One other thing that was probably not clear in my originally sending out a PowerPoint presentation without a covering commentary was that I think we need a community discussion not only about the merits of centralized or decentralized approaches but also about the most appropriate owner of any core central infrastructure. I put GBIF in this position in my slides, but I could equally see this as something which could be done in the name of TDWG.
Donald
--------------------------------------------------------------- Donald Hobern (dhobern@gbif.org) Programme Officer for Data Access and Database Interoperability Global Biodiversity Information Facility Secretariat Universitetsparken 15, DK-2100 Copenhagen, Denmark Tel: +45-35321483 Mobile: +45-28751483 Fax: +45-35321480 ---------------------------------------------------------------
-----Original Message----- From: TDWG - Structure of Descriptive Data [mailto:TDWG-SDD@LISTSERV.NHM.KU.EDU] On Behalf Of Richard Pyle Sent: 28 September 2004 17:32 To: TDWG-SDD@LISTSERV.NHM.KU.EDU Subject: Re: BioGUIDs and the Internet Analogy
[For me, the bottom line---which however I nowhere state below---is: There is /so much/ existing free infrastructure source code---e.g. http://www-124.ibm.com/developerworks/oss/lsid/--- and (apparently) funding, and (manifestly) professionally designed specifications for LSID concerns that I am horrified at the prospect of adopting anything else if LSID comes even close to being what the community needs.

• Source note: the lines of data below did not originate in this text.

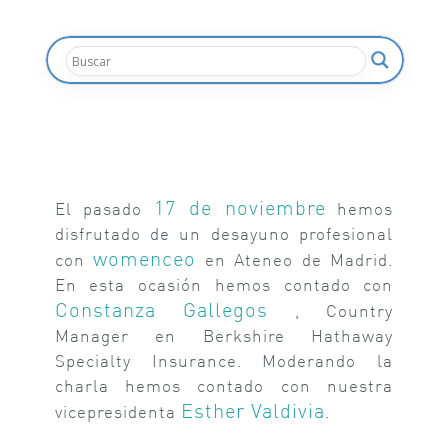
17 de noviembre
El pasado
hemos
disfrutado de un desayuno profesional
womenceo
con
en Ateneo de Madrid.
En esta ocasión hemos contado con
Constanza Gallegos
, Country
Manager en Berkshire Hathaway
Specialty Insurance. Moderando la
charla hemos contado con nuestra
Esther Valdivia
vicepresidenta
.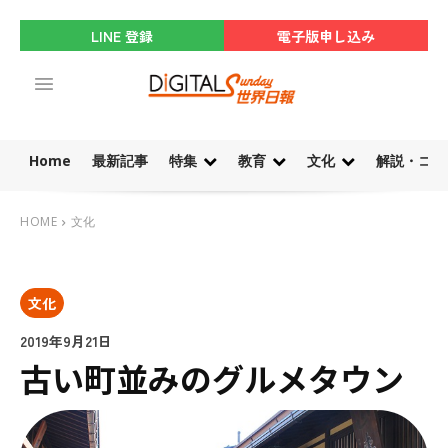
LINE 登録
電子版申し込み
Home
最新記事
特集
教育
文化
解説・コラ
HOME
文化
文化
2019年9月21日
古い町並みのグルメタウン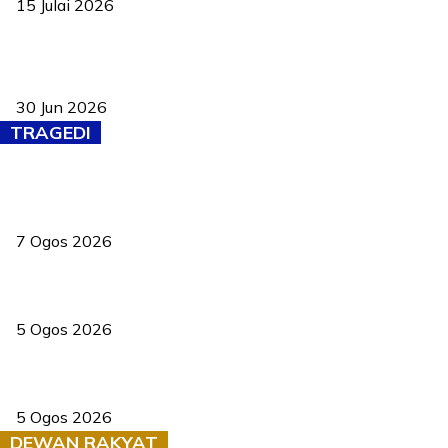
15 Julai 2026
Pasport Malaysia kini lebih kebal dipalsukan, Anwar lancar PMA
baharu dengan 94 ciri keselamatan
30 Jun 2026
TRAGEDI
Tiga anggota polis maut ketika bantu rakan terkena renjatan
elektrik
7 Ogos 2026
PERHILITAN pantau gajah dengan dron, elak kemalangan berulang
5 Ogos 2026
Dua pelajar maut, tercampak ke laluan bertentangan di Temerloh
5 Ogos 2026
DEWAN RAKYAT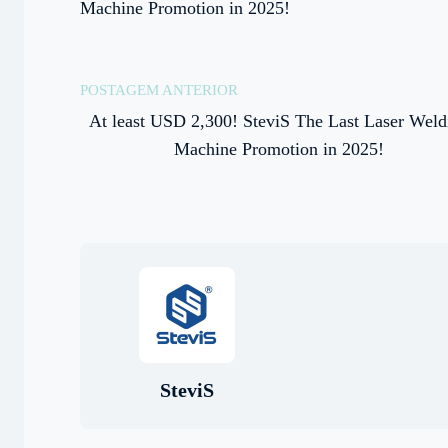
Machine Promotion in 2025!
POSTAGEM ANTERIOR
At least USD 2,300! SteviS The Last Laser Weld
Machine Promotion in 2025!
SteviS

I can certainly understand that perspective, and that's one of the main reasons I am still semi-supportive of the LSID approach (i.e., existing code). My major concern has to do with the "Authority"/"Resolver" domain portion of the LSID, and the need (or non-need) for it to be an active, accessible domain in order to resolve the LSID. I'm also VERY concerned about there ever being a temptation to change an ID for an object (e.g., a specimen given from one Museum to another) -- unless it is understood that the non-"ObjectID" portion is really thought of as metadata of sorts, and ObjectID itself is globally unique by itself. I'll need to read the LSID spec in more detail, and give it some more thought, before I comment further on this.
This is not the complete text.